:: Your goal ::
Filter the entries for the string "dresi". Copy each line that has it.

Items from a dataset
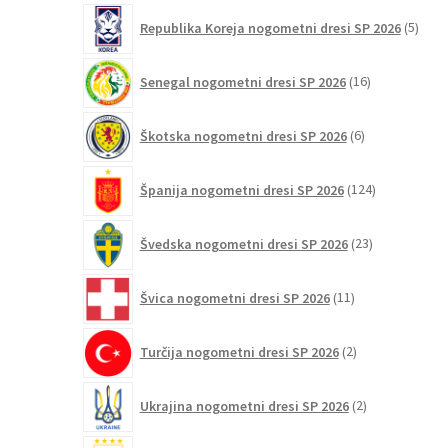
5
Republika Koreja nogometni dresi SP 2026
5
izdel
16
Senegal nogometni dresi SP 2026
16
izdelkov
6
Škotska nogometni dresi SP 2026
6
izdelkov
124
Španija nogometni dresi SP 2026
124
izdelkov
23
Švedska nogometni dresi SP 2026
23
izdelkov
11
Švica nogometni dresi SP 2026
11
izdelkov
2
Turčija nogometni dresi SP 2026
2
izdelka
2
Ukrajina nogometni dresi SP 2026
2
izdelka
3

...

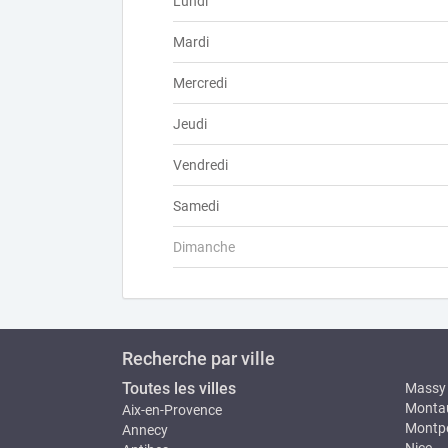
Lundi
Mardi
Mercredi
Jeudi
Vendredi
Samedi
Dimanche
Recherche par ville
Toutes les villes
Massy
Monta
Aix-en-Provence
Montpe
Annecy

==

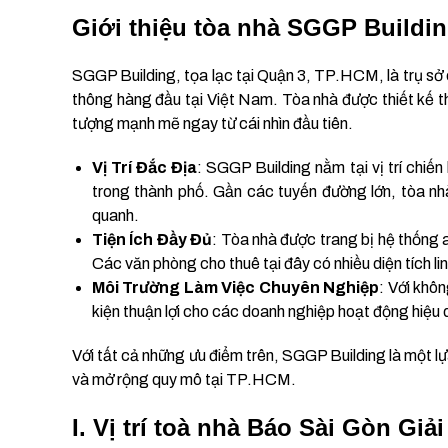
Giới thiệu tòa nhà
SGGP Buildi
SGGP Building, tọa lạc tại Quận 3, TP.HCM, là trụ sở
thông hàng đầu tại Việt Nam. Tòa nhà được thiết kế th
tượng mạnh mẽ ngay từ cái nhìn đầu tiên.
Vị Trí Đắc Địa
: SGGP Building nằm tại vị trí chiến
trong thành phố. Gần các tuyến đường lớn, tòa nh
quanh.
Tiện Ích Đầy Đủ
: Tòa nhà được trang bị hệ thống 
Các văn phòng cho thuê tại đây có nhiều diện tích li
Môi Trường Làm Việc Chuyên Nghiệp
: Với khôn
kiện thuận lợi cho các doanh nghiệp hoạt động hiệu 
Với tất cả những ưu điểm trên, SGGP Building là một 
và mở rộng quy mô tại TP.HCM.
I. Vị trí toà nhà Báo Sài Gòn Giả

:: Result of the exercise ::
Republika Koreja nogometni dresi SP 2026
Senegal nogometni dresi SP 2026
Škotska nogometni dresi SP 2026
Španija nogometni dresi SP 2026
Švedska nogometni dresi SP 2026
Švica nogometni dresi SP 2026
Turčija nogometni dresi SP 2026
Ukrajina nogometni dresi SP 2026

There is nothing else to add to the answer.